The iPhone is rumoured to be getting haptic feedback alerts for sirens, door sounds and bawling babies, which is handy for anyone with additional hearing needs — or a massive pair of cans over their lugs. And across all devices, we’ll soon be able to ‘enjoy’ being told to huff and puff on a daily basis by the hosts of Apple’s new Fitness app, packed to the gills with videos of sickeningly toned people demanding you work up a sweat.

Hints about hardware

We might of course get more than hints. There are rumours a new iMac will rock up, taking design cues from the iPad Pro, finally consigning to history the existing design with its meaty bezels and comically large chin. There are also rumblings about AirTags and over-ear headphones.

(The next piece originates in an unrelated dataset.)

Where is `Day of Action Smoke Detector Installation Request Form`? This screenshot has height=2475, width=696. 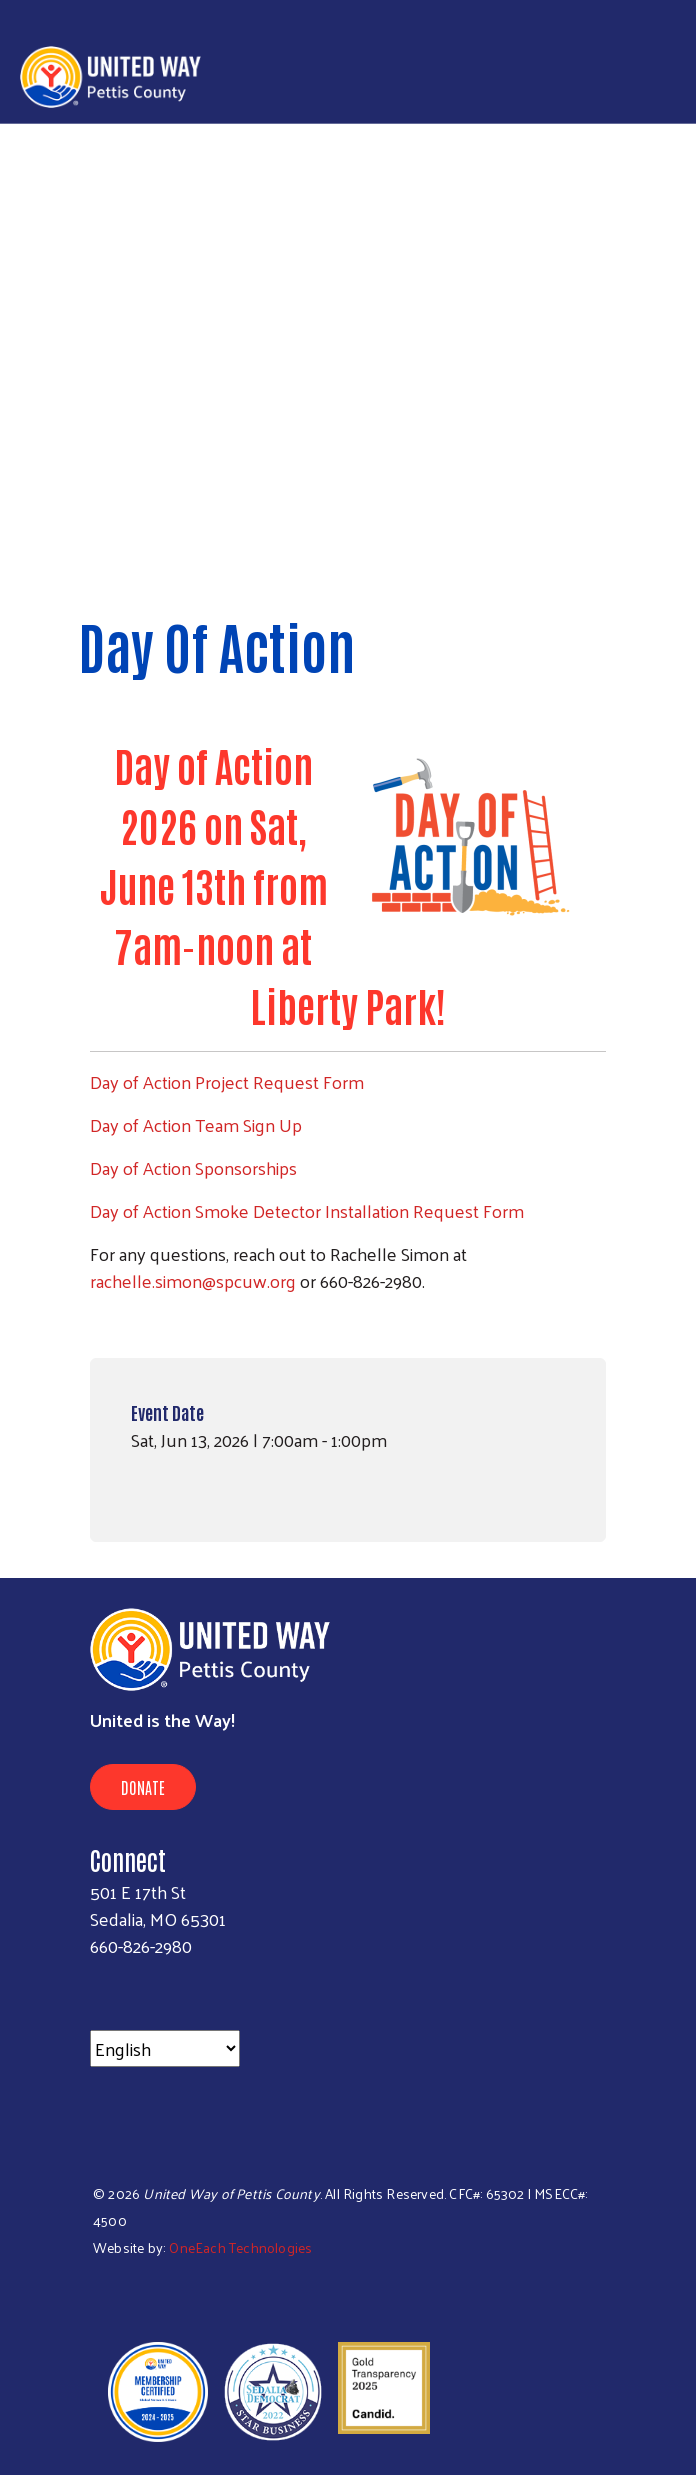 Day of Action Smoke Detector Installation Request Form is located at coordinates (307, 1210).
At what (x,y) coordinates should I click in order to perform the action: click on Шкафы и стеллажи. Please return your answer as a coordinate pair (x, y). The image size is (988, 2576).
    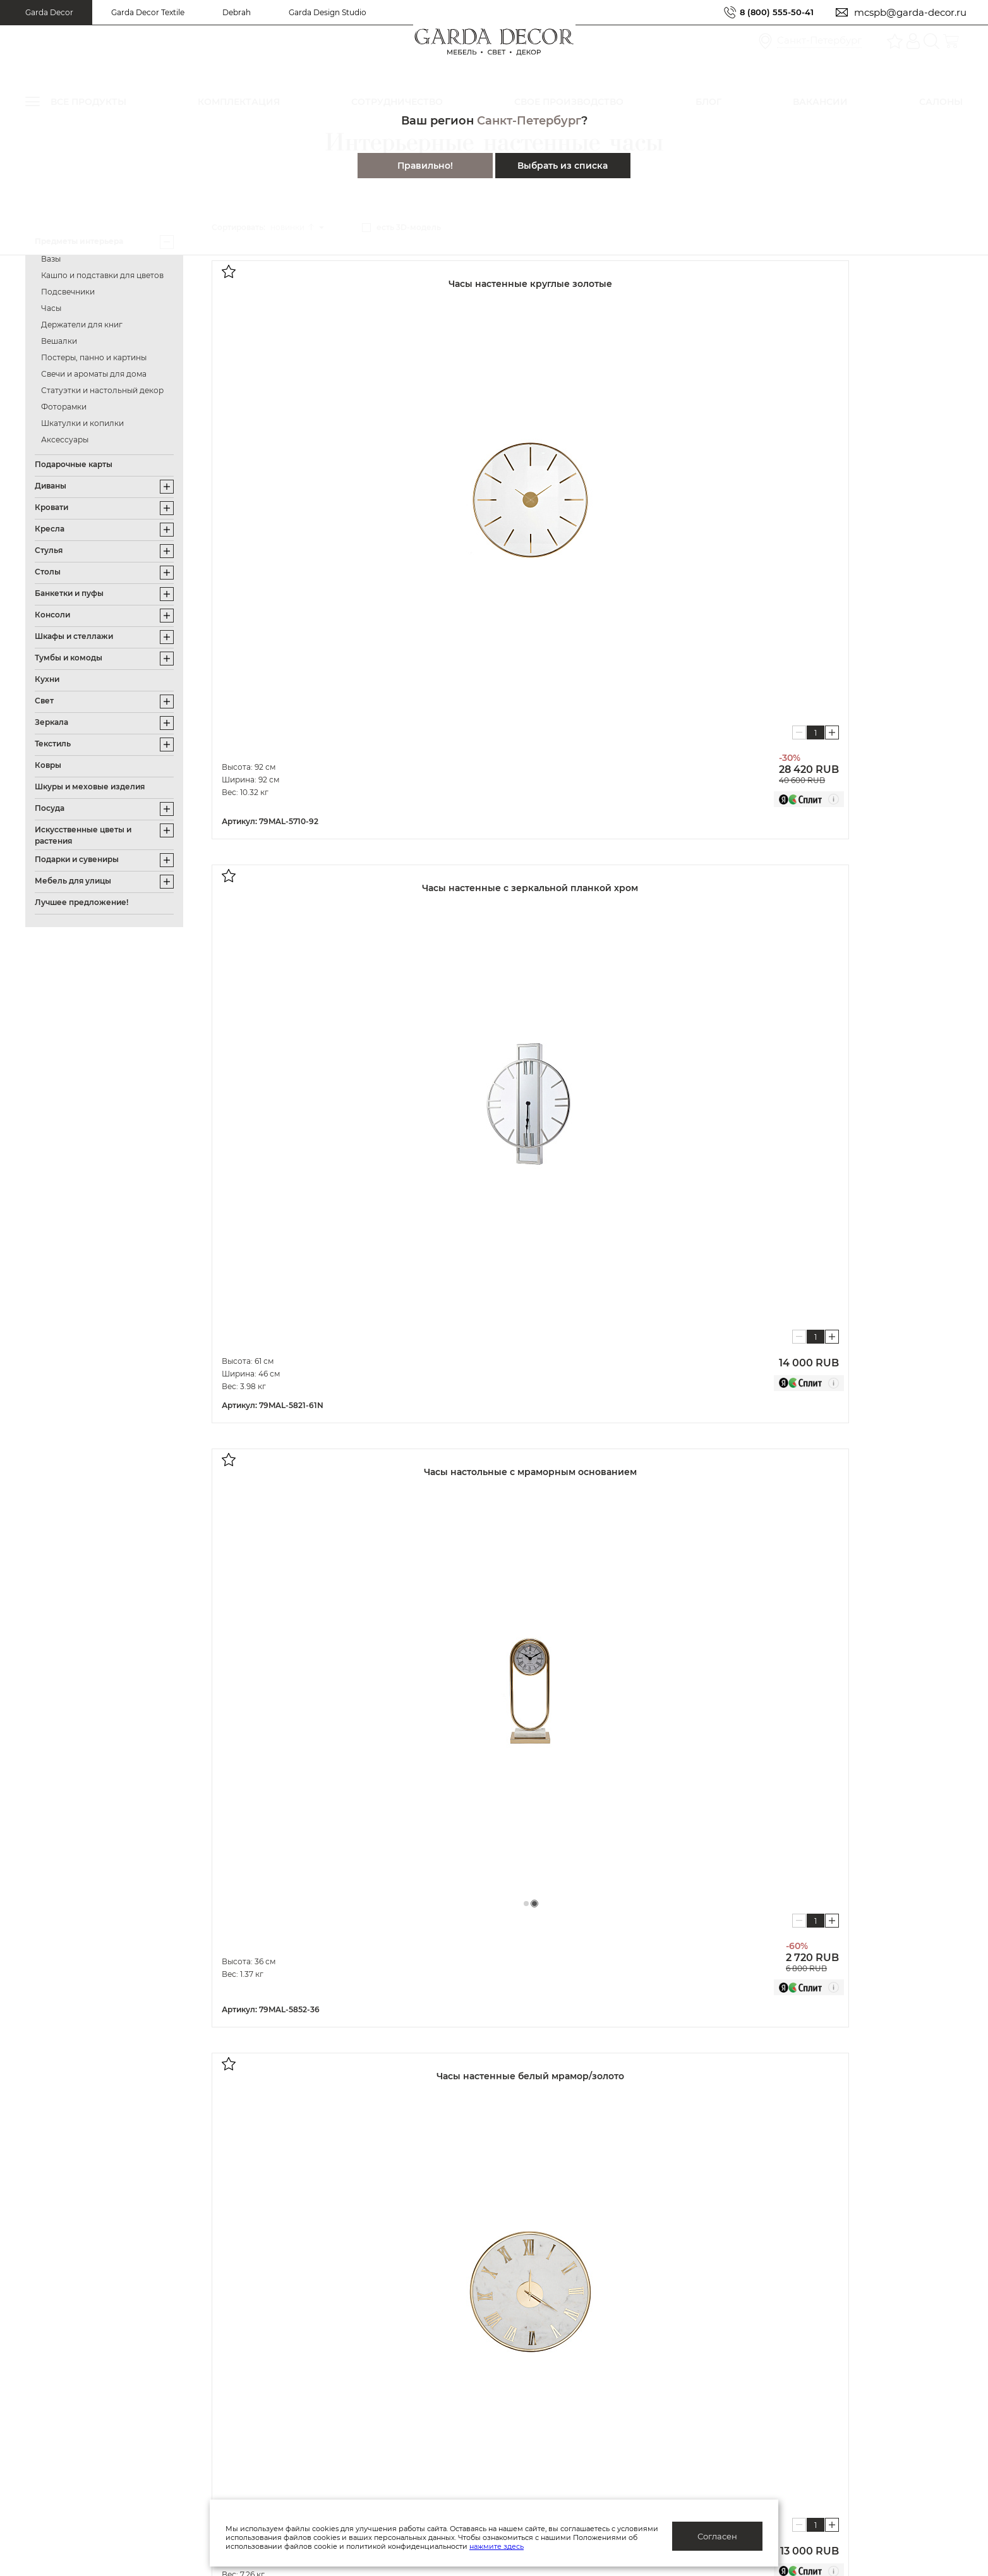     Looking at the image, I should click on (74, 636).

Mostly, though, WWDC provides pointers about the future direction of Apple products when developers start to dig into the code. Months before the iPhone 6 and 6 Plus arrived, iOS had frameworks for responsive apps, suggesting Apple would release phones with different screen sizes. Expect more of this, then, to discover what Apple will unveil later in the year, such as LiDAR for iPhone.

Loads and loads of betas

Given COVID–19’s impact, it’s impossible to know the effect on Apple — schedules might have slipped from the annual treadmill. If not, expect some — or possibly all — of the next major iterations of iOS, iPadOS, macOS, watchOS and tvOS to be available as developer betas immediately after the keynote, or within a few days of it.

Public betas will likely then roll out over the summer, letting you test drive new features before their official release. But be careful: some of last year’s betas were notoriously flaky, in some cases resulting in data loss. As ever, backup prior to installing them — or make do with what you have and just enjoy looking forward to the new toys you’ll get to play with this autumn.